I understand your point that the unemployment numbers may not be the best representation of the real job picture, but you're throwing around numbers that are equally misleading.
These numbers are from what ever the labor statistics dept the gov uses
And no, these numbers are not misleading
The way the admin and the media reports these numbers is what is misleading
if we falter and lose our freedoms,
it will be because we destroyed ourselves."
Abraham Lincoln
jgoose71 0
A lot of "Picking of the winners and losers," unfair tax advantages to preferred donors, er, I mean, groups, bought tax advantages and in general unfair weights placed on small business while corporations like GE with $14billion profits pay nothing comes from our hosed up tax system.
I just think it would be a good place to start to fix unemployment and the economy.
Life, the Universe, and Everything
>Do the numbers - we're scrod.
We are indeed between a rock and a hard place.
However, we have been this "screwed" before and recovered. Unemployment was far higher during the Great Depression - and we recovered. Our debt (as a ratio of GDP) was far higher after WWII - and we recovered.
That is not to say that it is a slam dunk we will recover this time. But it is certainly possible, and the primary thing we have to do is pay off our debt as the economy improves - fast enough that it actually reduces our debt with time, slow enough that we do not destroy the economy doing so.

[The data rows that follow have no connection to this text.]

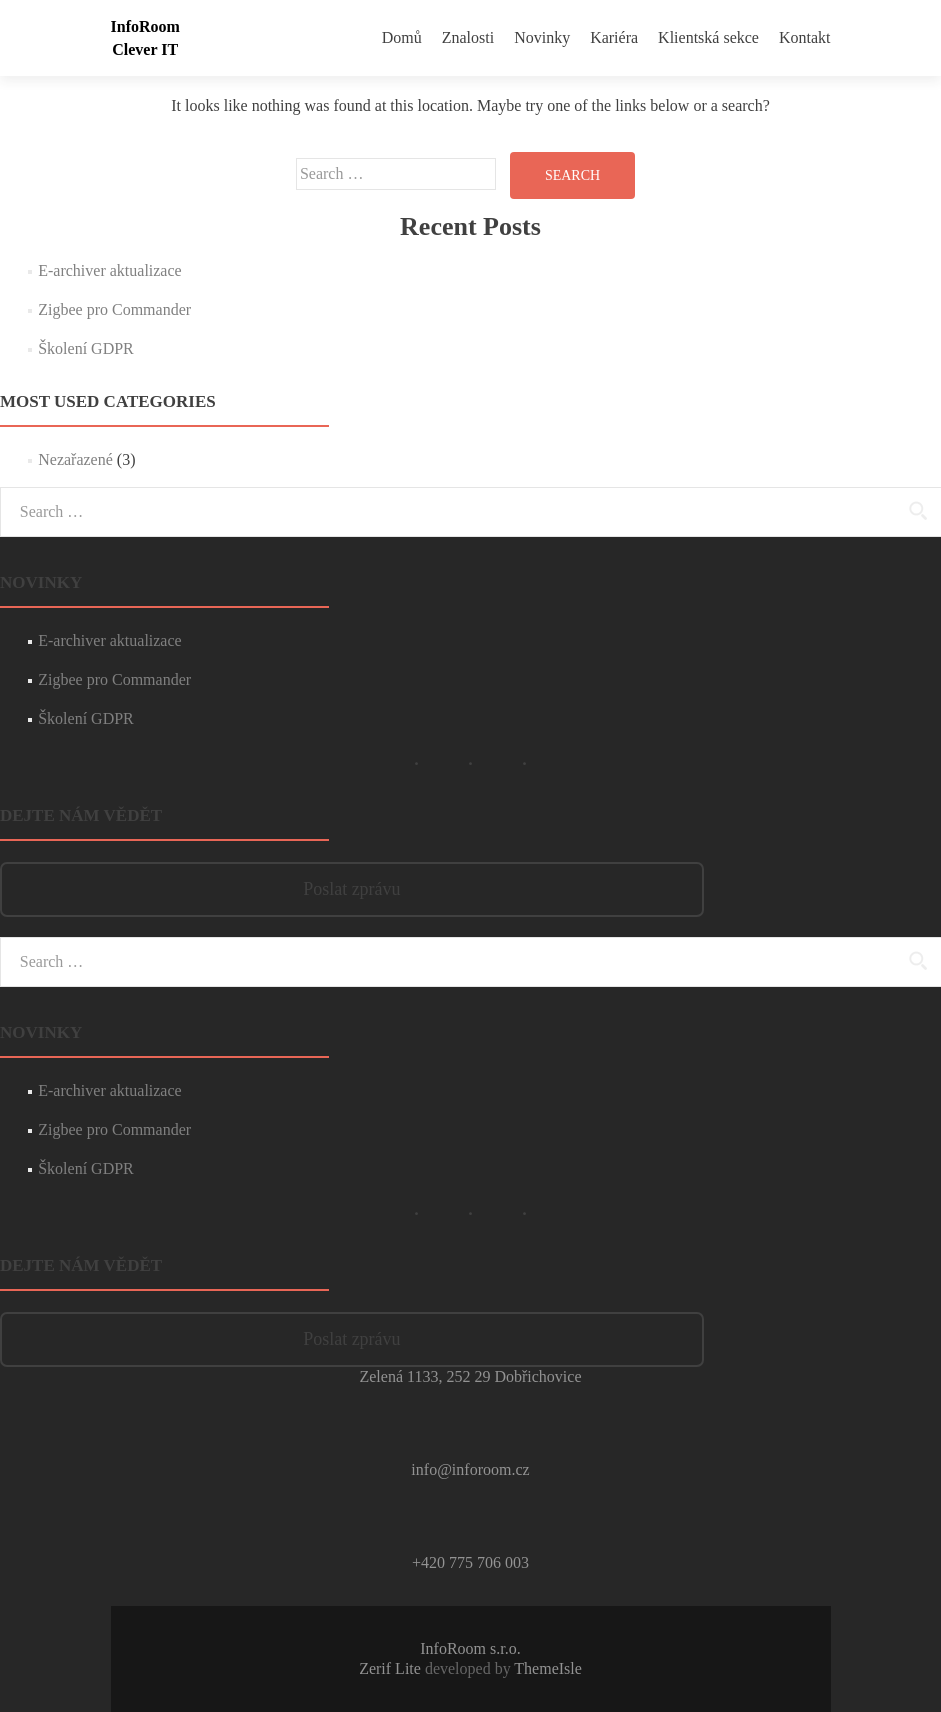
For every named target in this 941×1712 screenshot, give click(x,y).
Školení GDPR (86, 348)
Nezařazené (75, 459)
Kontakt (805, 37)
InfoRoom (145, 26)
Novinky (542, 37)
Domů (402, 37)
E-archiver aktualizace (109, 270)
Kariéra (614, 37)
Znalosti (468, 37)
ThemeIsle (548, 1668)
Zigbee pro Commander (114, 309)
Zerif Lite (392, 1668)
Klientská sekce (708, 37)
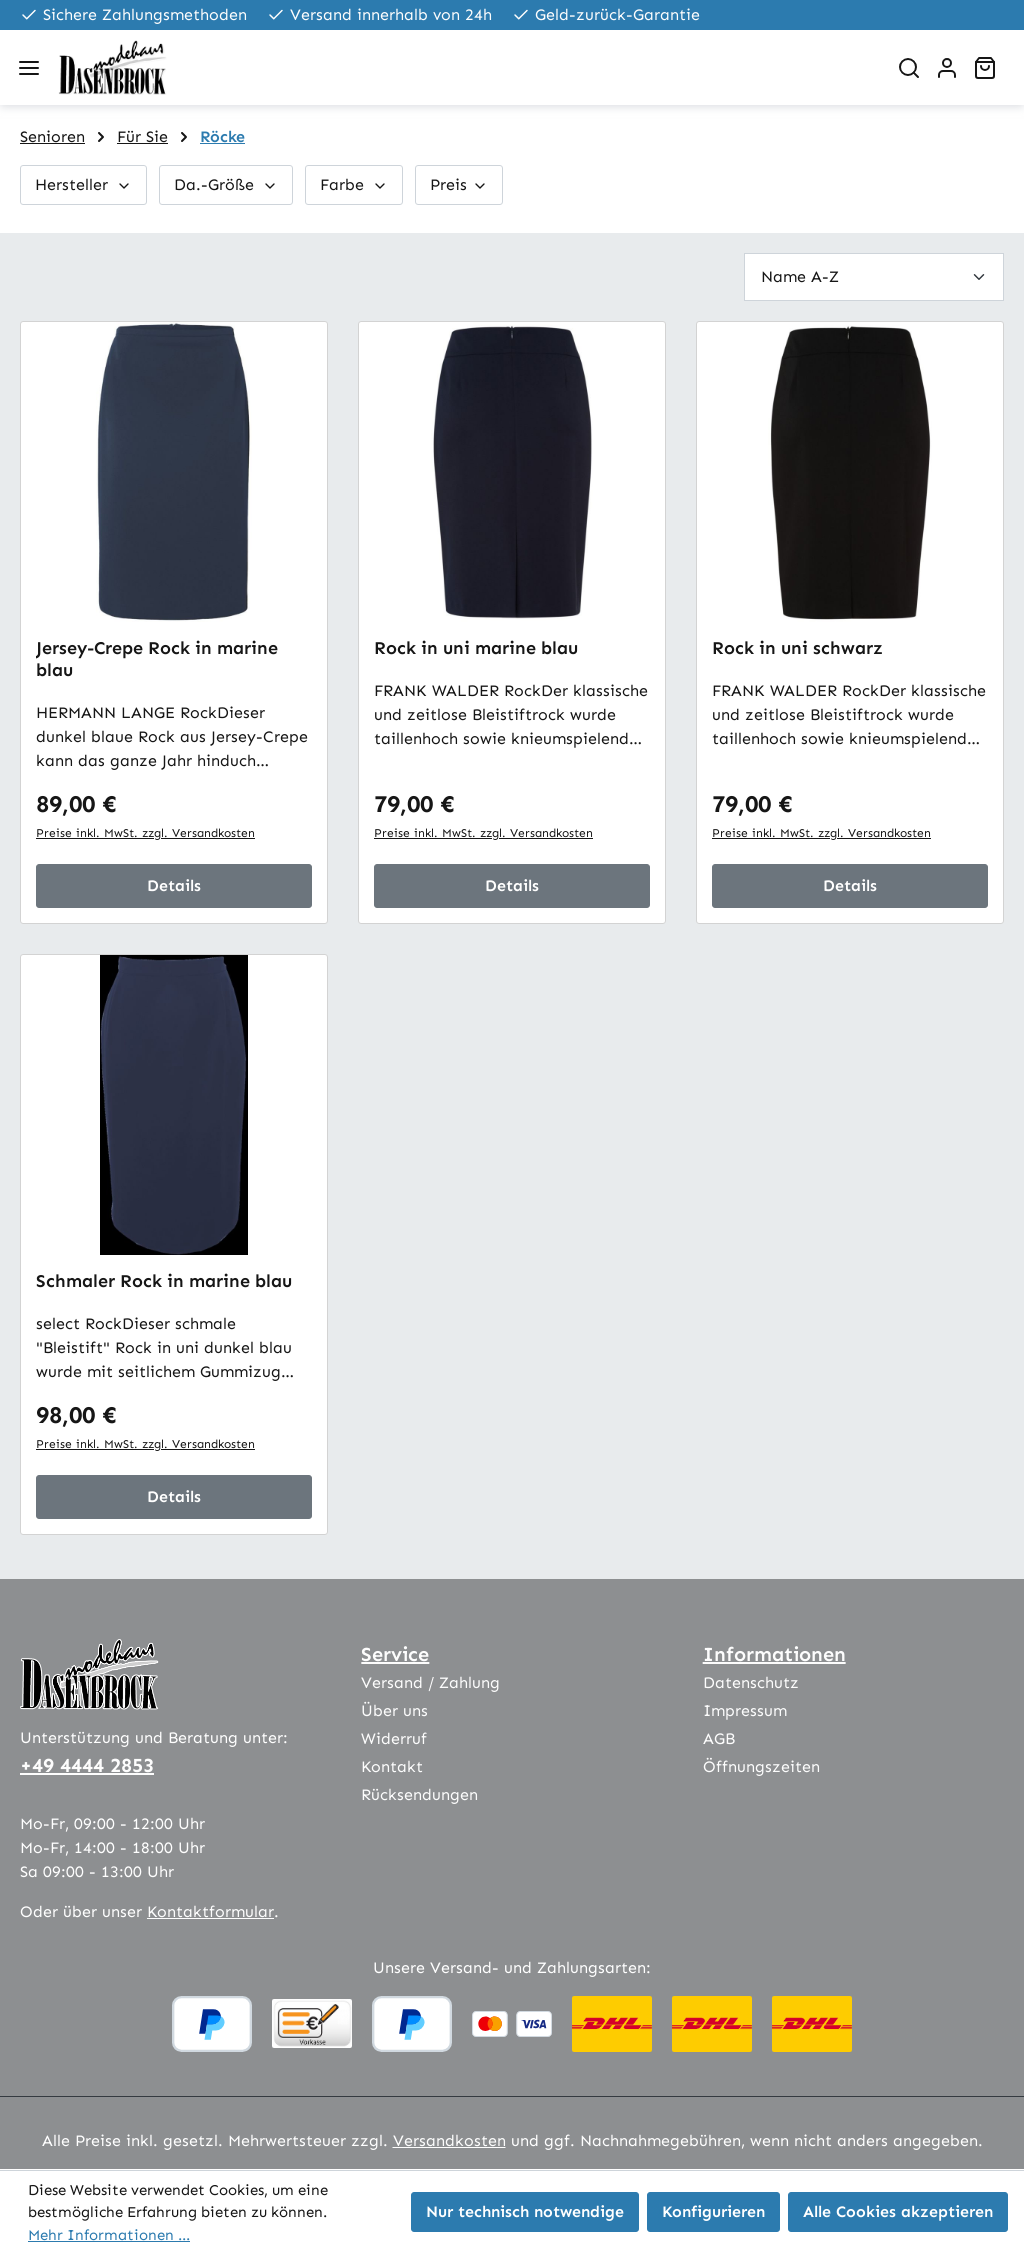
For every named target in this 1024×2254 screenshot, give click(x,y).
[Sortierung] (874, 276)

>It has taken decades to bugger things up as badly as they are now, and there are NO,
>read ZERO, quick fixes.
That is absolutely true. We go through cycles of
gee things suck there's no way we will ever recover
it will take decades to recover
hmm, things are getting a bit better, I guess it's working but we're not out of the woods
it's working GREAT and we will never have another problem like that
things are working so well we don't even have to be careful any more
gee things suck there's no way we will ever recover
We are now back at the beginning of that cycle.